PROBLEM DETAILS
From the line that contains "Here is an image. Find" to the end of the records below, copy every line exactly. Both the first and last of these lines count.

DATA SHOWN

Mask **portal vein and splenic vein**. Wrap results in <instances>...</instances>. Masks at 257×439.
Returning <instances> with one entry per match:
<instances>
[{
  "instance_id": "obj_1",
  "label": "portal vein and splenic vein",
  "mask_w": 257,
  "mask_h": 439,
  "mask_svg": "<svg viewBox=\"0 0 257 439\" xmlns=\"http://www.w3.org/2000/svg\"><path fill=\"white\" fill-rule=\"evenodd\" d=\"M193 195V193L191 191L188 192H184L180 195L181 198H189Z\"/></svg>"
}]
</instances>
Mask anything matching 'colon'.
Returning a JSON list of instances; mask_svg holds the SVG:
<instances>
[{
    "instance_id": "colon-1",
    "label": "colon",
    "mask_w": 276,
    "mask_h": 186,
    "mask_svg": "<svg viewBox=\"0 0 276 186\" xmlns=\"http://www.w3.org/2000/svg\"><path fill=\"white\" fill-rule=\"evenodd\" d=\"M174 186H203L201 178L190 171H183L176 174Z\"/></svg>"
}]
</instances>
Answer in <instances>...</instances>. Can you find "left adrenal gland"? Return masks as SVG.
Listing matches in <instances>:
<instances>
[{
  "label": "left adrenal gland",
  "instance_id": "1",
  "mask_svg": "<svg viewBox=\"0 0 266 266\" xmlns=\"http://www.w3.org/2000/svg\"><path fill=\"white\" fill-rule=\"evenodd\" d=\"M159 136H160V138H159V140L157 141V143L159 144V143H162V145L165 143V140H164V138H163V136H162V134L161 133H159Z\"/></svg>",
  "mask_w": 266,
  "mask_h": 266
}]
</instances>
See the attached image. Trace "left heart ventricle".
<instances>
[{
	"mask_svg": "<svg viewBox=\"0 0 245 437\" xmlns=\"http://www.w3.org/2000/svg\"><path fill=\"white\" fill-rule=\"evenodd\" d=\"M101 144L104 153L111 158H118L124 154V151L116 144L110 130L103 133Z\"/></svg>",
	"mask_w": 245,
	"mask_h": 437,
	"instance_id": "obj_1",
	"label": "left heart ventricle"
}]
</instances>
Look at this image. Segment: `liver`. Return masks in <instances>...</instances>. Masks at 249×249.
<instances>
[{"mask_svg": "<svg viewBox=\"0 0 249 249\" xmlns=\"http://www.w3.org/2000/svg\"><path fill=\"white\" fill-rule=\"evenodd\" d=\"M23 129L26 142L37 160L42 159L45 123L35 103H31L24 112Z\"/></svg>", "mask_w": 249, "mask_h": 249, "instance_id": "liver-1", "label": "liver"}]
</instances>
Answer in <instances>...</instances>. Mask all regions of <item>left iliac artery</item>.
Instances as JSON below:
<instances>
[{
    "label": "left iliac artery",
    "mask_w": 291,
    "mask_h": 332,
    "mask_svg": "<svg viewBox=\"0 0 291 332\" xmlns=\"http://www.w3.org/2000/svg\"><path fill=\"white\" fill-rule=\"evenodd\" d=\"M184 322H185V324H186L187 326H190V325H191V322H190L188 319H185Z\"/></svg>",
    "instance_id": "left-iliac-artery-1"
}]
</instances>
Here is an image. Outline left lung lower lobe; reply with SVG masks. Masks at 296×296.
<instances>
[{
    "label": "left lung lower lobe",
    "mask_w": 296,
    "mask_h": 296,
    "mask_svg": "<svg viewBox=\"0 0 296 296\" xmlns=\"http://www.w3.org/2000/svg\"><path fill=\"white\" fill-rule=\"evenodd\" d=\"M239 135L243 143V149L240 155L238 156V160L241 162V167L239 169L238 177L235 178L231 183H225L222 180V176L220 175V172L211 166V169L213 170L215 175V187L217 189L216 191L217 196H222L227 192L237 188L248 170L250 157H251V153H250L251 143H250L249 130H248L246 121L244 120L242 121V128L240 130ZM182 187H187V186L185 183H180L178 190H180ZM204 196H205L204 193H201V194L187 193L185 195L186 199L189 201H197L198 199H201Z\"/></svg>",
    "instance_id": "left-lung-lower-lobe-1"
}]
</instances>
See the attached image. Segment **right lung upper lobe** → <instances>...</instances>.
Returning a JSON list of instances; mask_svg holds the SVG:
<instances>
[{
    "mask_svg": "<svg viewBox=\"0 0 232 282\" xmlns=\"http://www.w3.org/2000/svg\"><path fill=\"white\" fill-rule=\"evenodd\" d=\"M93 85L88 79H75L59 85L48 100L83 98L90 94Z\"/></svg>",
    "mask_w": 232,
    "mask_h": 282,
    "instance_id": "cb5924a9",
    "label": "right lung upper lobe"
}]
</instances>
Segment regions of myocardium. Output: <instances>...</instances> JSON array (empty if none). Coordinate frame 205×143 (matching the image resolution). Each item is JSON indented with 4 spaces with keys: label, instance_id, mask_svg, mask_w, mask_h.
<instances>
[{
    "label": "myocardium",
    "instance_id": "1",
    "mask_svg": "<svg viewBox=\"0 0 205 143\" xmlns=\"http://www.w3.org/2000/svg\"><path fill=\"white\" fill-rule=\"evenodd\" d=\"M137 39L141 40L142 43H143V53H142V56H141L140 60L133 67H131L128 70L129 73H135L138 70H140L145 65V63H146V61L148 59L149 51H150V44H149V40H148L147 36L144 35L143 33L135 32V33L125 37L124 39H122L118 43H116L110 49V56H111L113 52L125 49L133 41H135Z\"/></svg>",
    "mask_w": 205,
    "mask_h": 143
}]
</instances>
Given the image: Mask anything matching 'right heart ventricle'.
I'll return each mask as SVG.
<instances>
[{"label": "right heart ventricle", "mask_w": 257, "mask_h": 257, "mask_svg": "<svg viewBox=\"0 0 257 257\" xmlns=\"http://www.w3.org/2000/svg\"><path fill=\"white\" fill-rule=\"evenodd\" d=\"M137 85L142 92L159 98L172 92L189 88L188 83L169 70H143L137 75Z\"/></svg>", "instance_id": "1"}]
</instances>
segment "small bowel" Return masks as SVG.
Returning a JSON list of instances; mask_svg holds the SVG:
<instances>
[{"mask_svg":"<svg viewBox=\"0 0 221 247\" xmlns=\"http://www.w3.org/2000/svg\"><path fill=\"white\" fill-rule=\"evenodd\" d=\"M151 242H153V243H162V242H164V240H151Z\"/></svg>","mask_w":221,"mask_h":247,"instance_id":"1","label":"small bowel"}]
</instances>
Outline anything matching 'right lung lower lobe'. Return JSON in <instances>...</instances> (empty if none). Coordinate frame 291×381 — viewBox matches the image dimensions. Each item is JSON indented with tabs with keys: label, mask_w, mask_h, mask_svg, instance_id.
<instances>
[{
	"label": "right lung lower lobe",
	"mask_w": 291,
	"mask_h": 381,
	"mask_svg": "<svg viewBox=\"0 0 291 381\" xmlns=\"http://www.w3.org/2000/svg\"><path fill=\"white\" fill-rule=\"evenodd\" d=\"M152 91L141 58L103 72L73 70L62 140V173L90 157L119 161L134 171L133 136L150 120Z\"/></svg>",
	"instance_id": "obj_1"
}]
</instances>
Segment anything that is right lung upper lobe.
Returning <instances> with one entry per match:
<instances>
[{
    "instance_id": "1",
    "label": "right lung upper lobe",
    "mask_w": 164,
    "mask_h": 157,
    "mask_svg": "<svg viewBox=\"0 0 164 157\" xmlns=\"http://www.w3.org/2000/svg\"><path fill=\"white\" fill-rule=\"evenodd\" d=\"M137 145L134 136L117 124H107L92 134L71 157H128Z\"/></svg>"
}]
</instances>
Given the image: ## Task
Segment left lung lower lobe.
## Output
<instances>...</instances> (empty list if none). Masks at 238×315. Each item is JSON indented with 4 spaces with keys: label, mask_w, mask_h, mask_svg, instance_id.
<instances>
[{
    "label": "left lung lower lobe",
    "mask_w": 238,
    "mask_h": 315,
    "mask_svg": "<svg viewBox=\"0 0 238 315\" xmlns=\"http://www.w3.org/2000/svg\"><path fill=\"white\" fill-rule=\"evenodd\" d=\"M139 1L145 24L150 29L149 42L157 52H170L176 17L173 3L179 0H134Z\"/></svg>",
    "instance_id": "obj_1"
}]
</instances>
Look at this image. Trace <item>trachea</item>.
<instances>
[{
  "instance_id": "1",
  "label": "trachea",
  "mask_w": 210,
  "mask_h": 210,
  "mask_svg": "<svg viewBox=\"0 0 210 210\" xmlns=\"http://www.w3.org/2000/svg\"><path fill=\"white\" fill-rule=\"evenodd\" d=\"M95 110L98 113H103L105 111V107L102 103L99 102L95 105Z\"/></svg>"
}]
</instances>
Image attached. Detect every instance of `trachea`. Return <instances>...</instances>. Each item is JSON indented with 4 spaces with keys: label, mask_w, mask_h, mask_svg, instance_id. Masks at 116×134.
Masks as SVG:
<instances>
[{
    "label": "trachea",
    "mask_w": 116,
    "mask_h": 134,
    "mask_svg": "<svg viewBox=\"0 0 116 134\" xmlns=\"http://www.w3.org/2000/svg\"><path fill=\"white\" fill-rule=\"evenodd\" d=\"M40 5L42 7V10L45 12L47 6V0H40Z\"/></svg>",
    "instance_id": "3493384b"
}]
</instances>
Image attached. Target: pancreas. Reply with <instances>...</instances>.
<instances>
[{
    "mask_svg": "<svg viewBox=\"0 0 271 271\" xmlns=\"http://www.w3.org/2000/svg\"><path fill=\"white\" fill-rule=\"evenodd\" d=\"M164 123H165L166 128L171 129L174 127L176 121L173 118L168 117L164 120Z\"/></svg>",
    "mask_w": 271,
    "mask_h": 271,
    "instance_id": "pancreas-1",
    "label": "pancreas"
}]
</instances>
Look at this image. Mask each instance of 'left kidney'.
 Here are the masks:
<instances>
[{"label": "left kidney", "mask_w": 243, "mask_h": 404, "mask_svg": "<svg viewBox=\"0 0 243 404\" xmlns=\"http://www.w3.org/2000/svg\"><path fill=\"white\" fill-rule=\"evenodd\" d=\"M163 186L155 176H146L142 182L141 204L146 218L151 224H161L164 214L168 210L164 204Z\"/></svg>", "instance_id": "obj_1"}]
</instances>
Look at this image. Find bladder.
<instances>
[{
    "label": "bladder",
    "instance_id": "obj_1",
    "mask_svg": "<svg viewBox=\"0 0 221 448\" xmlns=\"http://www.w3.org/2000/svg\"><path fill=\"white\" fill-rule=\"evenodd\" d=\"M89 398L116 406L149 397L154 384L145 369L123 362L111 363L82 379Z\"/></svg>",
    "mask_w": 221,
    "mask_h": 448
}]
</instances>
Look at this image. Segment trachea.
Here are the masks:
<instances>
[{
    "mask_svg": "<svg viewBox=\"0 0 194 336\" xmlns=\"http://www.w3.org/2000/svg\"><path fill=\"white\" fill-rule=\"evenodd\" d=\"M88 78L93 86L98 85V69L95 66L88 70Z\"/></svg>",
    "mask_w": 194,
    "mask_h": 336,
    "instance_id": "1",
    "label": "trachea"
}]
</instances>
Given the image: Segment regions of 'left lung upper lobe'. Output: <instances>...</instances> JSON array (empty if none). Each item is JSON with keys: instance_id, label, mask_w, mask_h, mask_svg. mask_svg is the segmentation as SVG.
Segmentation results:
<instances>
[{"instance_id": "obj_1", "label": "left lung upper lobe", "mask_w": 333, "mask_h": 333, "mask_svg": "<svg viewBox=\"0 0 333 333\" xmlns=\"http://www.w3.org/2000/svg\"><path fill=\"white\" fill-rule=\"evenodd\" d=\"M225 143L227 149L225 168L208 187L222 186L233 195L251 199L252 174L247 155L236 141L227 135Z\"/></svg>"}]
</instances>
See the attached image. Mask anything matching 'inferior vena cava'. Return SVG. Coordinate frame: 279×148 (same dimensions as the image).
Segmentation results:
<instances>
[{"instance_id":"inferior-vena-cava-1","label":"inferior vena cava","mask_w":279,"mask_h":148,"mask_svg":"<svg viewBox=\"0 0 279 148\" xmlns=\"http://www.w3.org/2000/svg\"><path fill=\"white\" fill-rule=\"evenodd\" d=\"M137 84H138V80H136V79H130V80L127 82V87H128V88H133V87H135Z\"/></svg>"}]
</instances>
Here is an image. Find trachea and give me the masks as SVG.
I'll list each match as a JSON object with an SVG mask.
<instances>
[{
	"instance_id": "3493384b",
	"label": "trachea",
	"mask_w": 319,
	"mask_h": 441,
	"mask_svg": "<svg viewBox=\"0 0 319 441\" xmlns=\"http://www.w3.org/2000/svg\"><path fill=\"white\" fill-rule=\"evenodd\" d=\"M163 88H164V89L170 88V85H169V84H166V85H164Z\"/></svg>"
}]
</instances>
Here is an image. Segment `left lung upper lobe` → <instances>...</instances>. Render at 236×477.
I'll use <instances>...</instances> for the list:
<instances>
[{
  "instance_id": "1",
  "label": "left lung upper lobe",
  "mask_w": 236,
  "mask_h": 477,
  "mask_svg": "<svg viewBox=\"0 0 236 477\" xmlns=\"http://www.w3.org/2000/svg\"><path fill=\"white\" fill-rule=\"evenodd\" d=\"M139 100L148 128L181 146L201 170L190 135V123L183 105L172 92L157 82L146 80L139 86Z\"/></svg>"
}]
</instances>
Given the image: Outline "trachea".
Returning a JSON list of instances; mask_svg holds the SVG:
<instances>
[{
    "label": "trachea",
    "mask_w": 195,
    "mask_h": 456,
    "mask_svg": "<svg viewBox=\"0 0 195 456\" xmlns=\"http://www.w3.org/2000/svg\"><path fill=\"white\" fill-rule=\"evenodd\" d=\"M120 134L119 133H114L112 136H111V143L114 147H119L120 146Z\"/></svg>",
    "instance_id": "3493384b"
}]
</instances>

SOLUTION FOR THIS PROBLEM
Here is an image. Find trachea and give me the masks as SVG.
I'll list each match as a JSON object with an SVG mask.
<instances>
[{
	"instance_id": "3493384b",
	"label": "trachea",
	"mask_w": 319,
	"mask_h": 441,
	"mask_svg": "<svg viewBox=\"0 0 319 441\" xmlns=\"http://www.w3.org/2000/svg\"><path fill=\"white\" fill-rule=\"evenodd\" d=\"M163 88H164V89L170 88V85H169V84H166V85H164Z\"/></svg>"
}]
</instances>
Here is an image. Segment `left lung upper lobe` → <instances>...</instances>. Render at 236×477.
I'll use <instances>...</instances> for the list:
<instances>
[{
  "instance_id": "1",
  "label": "left lung upper lobe",
  "mask_w": 236,
  "mask_h": 477,
  "mask_svg": "<svg viewBox=\"0 0 236 477\" xmlns=\"http://www.w3.org/2000/svg\"><path fill=\"white\" fill-rule=\"evenodd\" d=\"M139 100L148 128L181 146L201 170L190 135V123L183 105L172 92L157 82L146 80L139 86Z\"/></svg>"
}]
</instances>
Given the image: Outline "trachea".
Returning a JSON list of instances; mask_svg holds the SVG:
<instances>
[{
    "label": "trachea",
    "mask_w": 195,
    "mask_h": 456,
    "mask_svg": "<svg viewBox=\"0 0 195 456\" xmlns=\"http://www.w3.org/2000/svg\"><path fill=\"white\" fill-rule=\"evenodd\" d=\"M120 134L119 133H114L112 136H111V143L114 147H119L120 146Z\"/></svg>",
    "instance_id": "3493384b"
}]
</instances>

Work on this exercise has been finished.